- Born: 1979
- Died: February 26, 2013 (aged 33) Atlanta, Georgia
- Cause of death: Leukemia
- Education: Howard University
- Occupation: Journalist
- Employer: The Wall Street Journal

= Maya Jackson Randall =

Maya Jackson Randall (1979 – February 26, 2013) was an American news reporter for The Wall Street Journal (WSJ). She had also written or edited for Money Magazine, McGraw-Hill and Dow Jones Newswires. Jackson Randall died of leukemia at the age of 33.

==Career==
Jackson Randall was the daughter of Harold Jackson, who had been the director of the Southern Regional Press Institute at Savannah State University. She attended Lakeside High School in DeKalb County, Georgia, and she graduated from Howard University in 2000. While in a graduate program at the University of Maryland, she interned at WSJ. Jackson wrote for Money Magazine in New York after graduate school.

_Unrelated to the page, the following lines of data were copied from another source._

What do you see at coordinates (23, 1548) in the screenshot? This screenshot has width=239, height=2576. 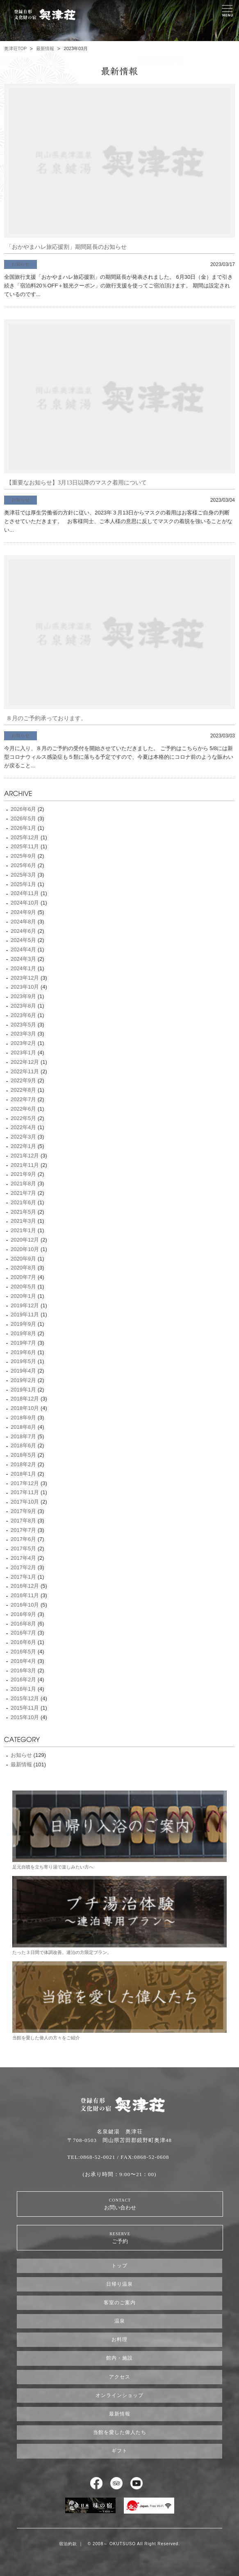 I see `2017年5月` at bounding box center [23, 1548].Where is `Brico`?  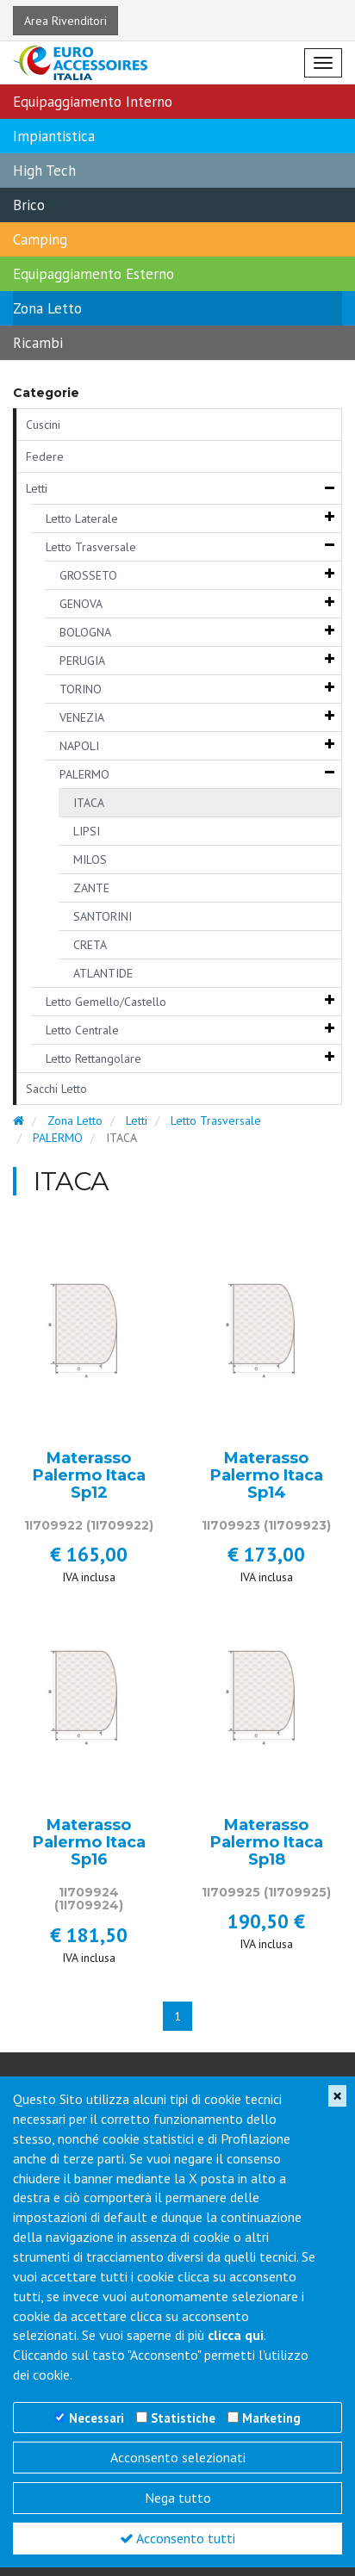
Brico is located at coordinates (29, 205).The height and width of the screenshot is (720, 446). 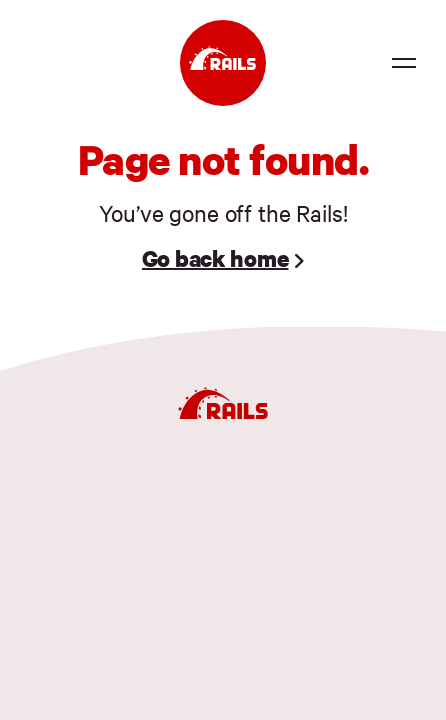 I want to click on [Ruby on Rails], so click(x=223, y=63).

She then moved to McGraw-Hill in Washington, D.C., as an associate editor. She worked for Dow Jones Newswires before returning to WSJ as a consumer-finance reporter.

Much of Jackson Randall's work involved coverage of the United States financial crisis. After she wrote several pieces on the Troubled Asset Relief Program, the US Treasury was made to reveal how the program's funds were being spent. Near the end of 2011, she also reported on Barack Obama's attempts to make recess appointments, a subject that ended up before the U.S. Supreme Court.

==Illness and death==
Jackson Randall was diagnosed with leukemia in 2009. She underwent treatment and went into remission, but she experienced a relapse in 2012. Jackson Randall continued to work and write during her initial illness and her relapse. She died on February 26, 2013, in Atlanta, Georgia, where she had been receiving medical care. She was survived by her husband Jeremy and by her son Jeremiah, who was born in 2007.